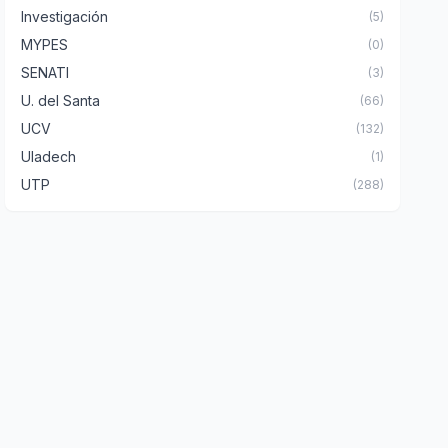
Investigación
(5)
MYPES
(0)
SENATI
(3)
U. del Santa
(66)
UCV
(132)
Uladech
(1)
UTP
(288)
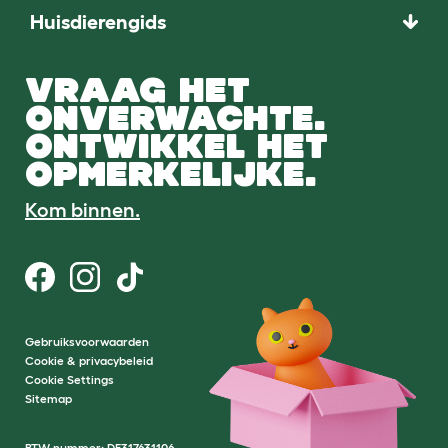
Huisdierengids
VRAAG HET
ONVERWACHTE.
ONTWIKKEL HET
OPMERKELIJKE.
Kom binnen.
Gebruiksvoorwaarden
Cookie & privacybeleid
Cookie Settings
Sitemap
BTW-nummer: DE317631106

____

If any entry holds a picture, drop the picture and copy everything else exactly.

Investigación
(5)
MYPES
(0)
SENATI
(3)
U. del Santa
(66)
UCV
(132)
Uladech
(1)
UTP
(288)
Huisdierengids
VRAAG HET
ONVERWACHTE.
ONTWIKKEL HET
OPMERKELIJKE.
Kom binnen.
Gebruiksvoorwaarden
Cookie & privacybeleid
Cookie Settings
Sitemap
BTW-nummer: DE317631106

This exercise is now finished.